The scale of security surrounding the state visit and the media’s efforts to underplay public hostility highlight the chasm that has developed between official politics and the mass of working people.

This has been a feature of every meeting of political leaders for the past five years. Conferences of the G-8 industrialised countries, the World Trade Organisation and NATO have taken place behind a ring of steel, whilst tens of thousands of protesters gathered on the other side. News coverage of negotiations between the various powers is routinely interspersed with scenes of riot police attacking demonstrators.

The reaction to Bush’s state visit is a distilled expression of this phenomenon, involving as it does the world’s most unpopular leader and his chief international ally and focusing on their greatest crime.

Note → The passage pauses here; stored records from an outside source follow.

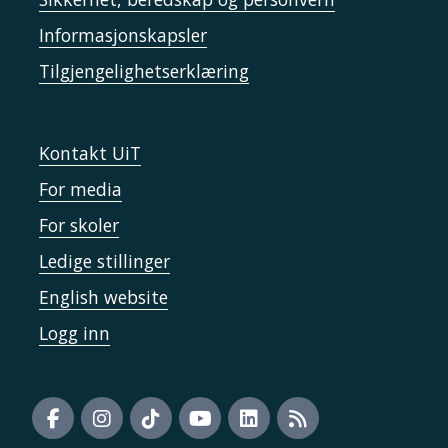
Informasjonskapsler
Tilgjengelighetserklæring
Kontakt UiT
For media
For skoler
Ledige stillinger
English website
Logg inn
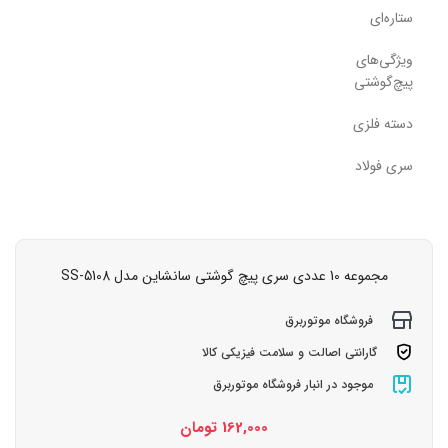
ستاره‌ای
ویژگی‌های
پیچ‌گوشتی
دسته فلزی
سری فولاد
مجموعه 10 عددی سری پیچ گوشتی سانشاین مدل SS-5108
فروشگاه موتوربرق
گارانتی اصالت و سلامت فیزیکی کالا
موجود در انبار فروشگاه موتوربرق
162,000
تومان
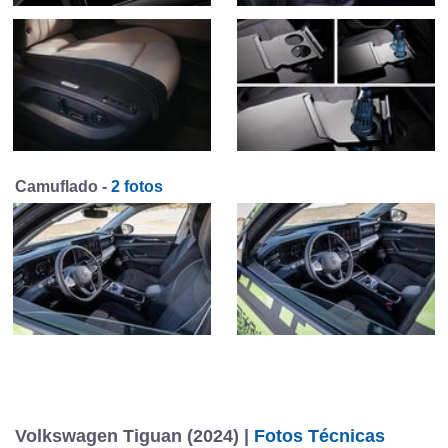
Camuflado -
2 fotos
Volkswagen Tiguan (2024) |
Fotos Técnicas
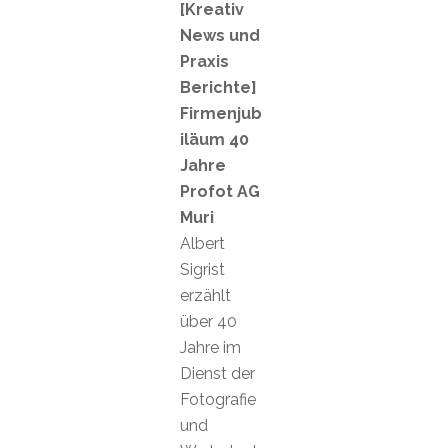
[Kreativ
News und
Praxis
Berichte]
Firmenjub
iläum 40
Jahre
Profot AG
Muri
Albert
Sigrist
erzählt
über 40
Jahre im
Dienst der
Fotografie
und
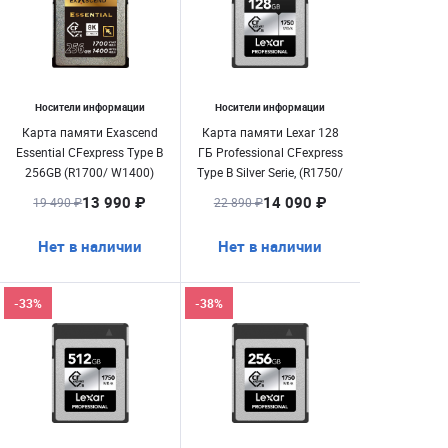
Носители информации
Носители информации
Карта памяти Exascend
Карта памяти Lexar 128
Essential CFexpress Type B
ГБ Professional CFexpress
256GB (R1700/ W1400)
Type B Silver Serie, (R1750/
W1300)
13 990 ₽
14 090 ₽
19 490 ₽
22 890 ₽
Нет в наличии
Нет в наличии
-33%
-38%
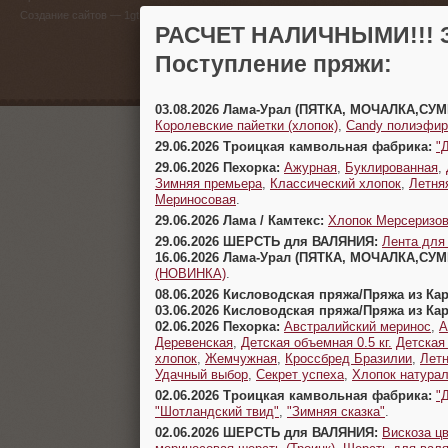
(383) 
Создание сайтов
— 1gt.ru
РАСЧЕТ НАЛИЧНЫМИ!!! З
г. Новосиб
Поступление пряжи:
03.08.2026 Лама-Урал (ПЯТКА, МОЧАЛКА,СУ
Королевские пайетки (хлопок)
,
Candy полиэфир
29.06.2026 Троицкая камвольная фабрика:
"
29.06.2026 Пехорка:
Ажурная
,
Буклированная
,
Зимняя премьера
,
Классический хлопок
,
Летня
Мериносовая
.
29.06.2026 Лама / Камтекс:
Хлопок Мерсеризо
29.06.2026 ШЕРСТЬ для ВАЛЯНИЯ:
Лента для
16.06.2026 Лама-Урал (ПЯТКА, МОЧАЛКА,СУ
(НОВИНКА)
.
08.06.2026 Кисловодская пряжа/Пряжа из Ка
03.06.2026 Кисловодская пряжа/Пряжа из Ка
02.06.2026 Пехорка:
Австралийский меринос
,
А
Деревенская
,
Детская объемная 0.5 кг.
Детская
хлопок
,
Жемчужная
,
Кроссбред Бразилии
,
Летн
Удачный выбор
,
Секрет успеха
,
Хлопок натура
02.06.2026 Троицкая камвольная фабрика:
"
"Шотландский твид"
,
"Зимняя сказка"
.
02.06.2026 ШЕРСТЬ для ВАЛЯНИЯ:
Вискоза цв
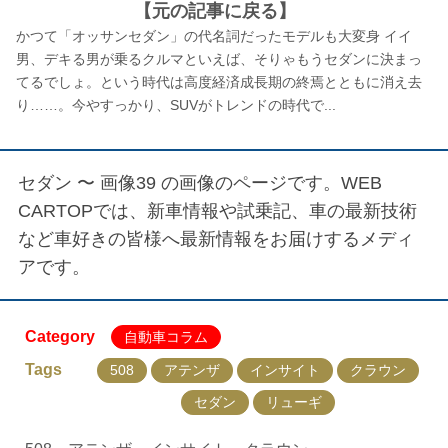
【元の記事に戻る】
かつて「オッサンセダン」の代名詞だったモデルも大変身 イイ
男、デキる男が乗るクルマといえば、そりゃもうセダンに決まっ
てるでしょ。という時代は高度経済成長期の終焉とともに消え去
り……。今やすっかり、SUVがトレンドの時代で...
セダン 〜 画像39
の画像のページです。WEB
CARTOPでは、新車情報や試乗記、車の最新技術
など車好きの皆様へ最新情報をお届けするメディ
アです。
Category
自動車コラム
Tags
508
アテンザ
インサイト
クラウン
セダン
リューギ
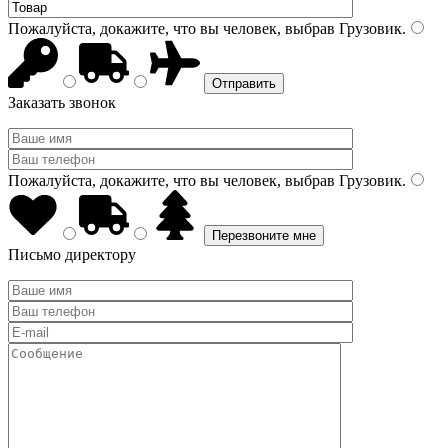
Пожалуйста, докажите, что вы человек, выбрав
Грузовик
.
Заказать звонок
Пожалуйста, докажите, что вы человек, выбрав
Грузовик
.
Письмо директору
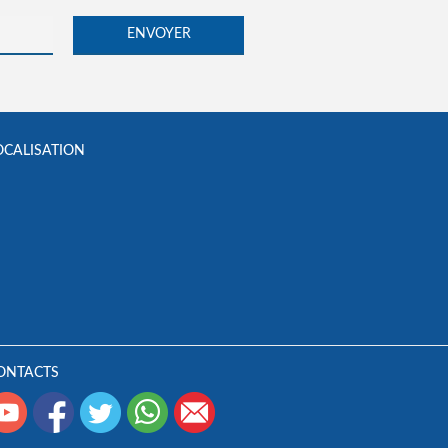
OCALISATION
ONTACTS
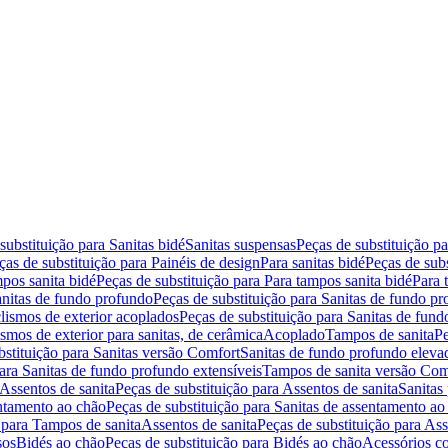
substituição para Sanitas bidé
Sanitas suspensas
Peças de substituição p
ças de substituição para Painéis de design
Para sanitas bidé
Peças de subs
pos sanita bidé
Peças de substituição para Para tampos sanita bidé
Para 
nitas de fundo profundo
Peças de substituição para Sanitas de fundo p
lismos de exterior acoplados
Peças de substituição para Sanitas de fund
smos de exterior para sanitas, de cerâmica
Acoplado
Tampos de sanita
Pe
bstituição para Sanitas versão Comfort
Sanitas de fundo profundo eleva
para Sanitas de fundo profundo extensíveis
Tampos de sanita versão Com
Assentos de sanita
Peças de substituição para Assentos de sanita
Sanitas 
entamento ao chão
Peças de substituição para Sanitas de assentamento ao
 para Tampos de sanita
Assentos de sanita
Peças de substituição para Ass
sos
Bidés ao chão
Peças de substituição para Bidés ao chão
Acessórios c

To understand how deeply millions have become alienated from the political superstructure, one needs only consider the very different reception granted to Bush’s predecessor. Bill Clinton was also implacably hostile to Iraq and launched a war in the Balkans, in which Blair again functioned as America’s main ally. But when he visited Britain in 2000, the event was seen as a political coup for Blair that would help him secure the Northern Ireland agreement and improve his own popularity.

Blair cannot be seen to retreat from his pro-US stance under any circumstances, no matter how great the popular opposition to his support for the invasion and occupation of Iraq. His use of Churchillian language to the CBI delegates, rather than any hint of compromise, is what is demanded by Blair’s real constituency—the financial oligarchy that determines political affairs in Washington, London and all the world’s major capitals.

The axis of Blair’s foreign and domestic policy is to preserve the interests of this oligarchy, even in the face of universal public hostility.

Britain supported the war and shouldered the burden of occupying Iraq, in part, so that British companies could share in the potentially lucrative contracts in oil and reconstruction. Support for Bush allows London to have increased leverage against its European rivals, and offers the possibility of trade relations that could help counter the domination of the continent by Germany and France.

Behind the pomp and pageantry of Bush’s visit, more prosaic discussions are taking place between Blair and key presidential advisers such as National Security Adviser Condoleezza Rice, Secretary of State Colin Powell and Treasury Secretary John Snow. Chancellor Gordon Brown shared a CBI appearance with Snow in which he cautioned against any trade war measures by Europe directed against the US, and advocated the creation of a transatlantic free trade area, claiming it could be worth $100 billion.

Whether any of this bounty is forthcoming is another matter entirely. To date, Washington has been more generous with words of praise for Blair than with deeds. But Britain’s rulers see no alternative to preserving the so-called “special relationship.”

The indifference and hostility of the Blair government towards the democratic and social aspirations of the population is rooted in the ever widening gap between a narrow and privileged elite for which it speaks and the broad masses who at whose expense the rich and the super-rich are extending their personal fortunes.

It is not possible to achieve a popular mandate for policies aimed at securing imperialist domination of the planet and the destruction of the living conditions of the masses at home. Instead, political life takes on the trappings of a dictatorship over the people exercised by a despised governing elite.